» WHAT THE TASK REQUIRES: Make an exact copy of each entry, leaving out every picture.

(RECORDS FOR THIS EXERCISE begins)

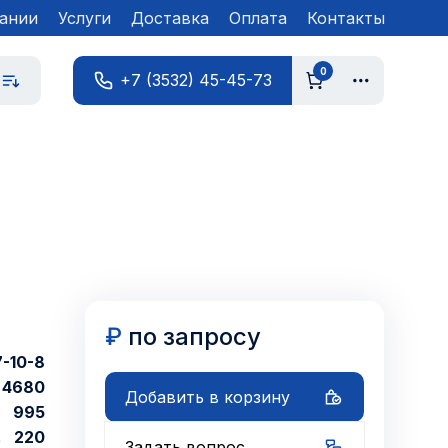
ании
Услуги
Доставка
Оплата
Контакты
0
+7 (3532) 45-45-73
₽
по запросу
-10-8
4680
Добавить в корзину
995
220
Задать вопрос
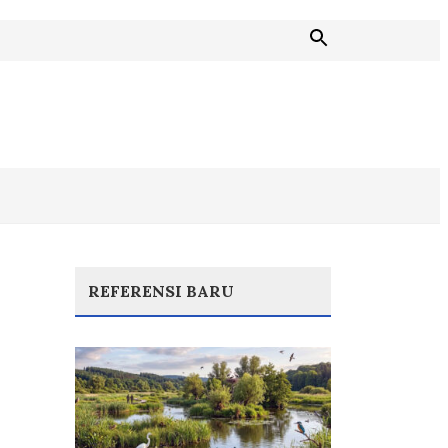
REFERENSI BARU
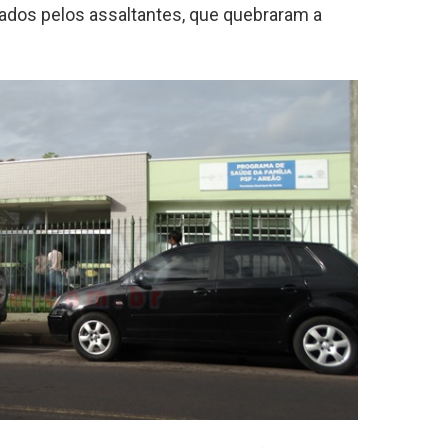
ados pelos assaltantes, que quebraram a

(RECORDS FOR THIS EXERCISE ends)

» ANSWER SECTION:
ании
Услуги
Доставка
Оплата
Контакты
0
+7 (3532) 45-45-73
₽
по запросу
-10-8
4680
Добавить в корзину
995
220
Задать вопрос
REFERENSI BARU
ados pelos assaltantes, que quebraram a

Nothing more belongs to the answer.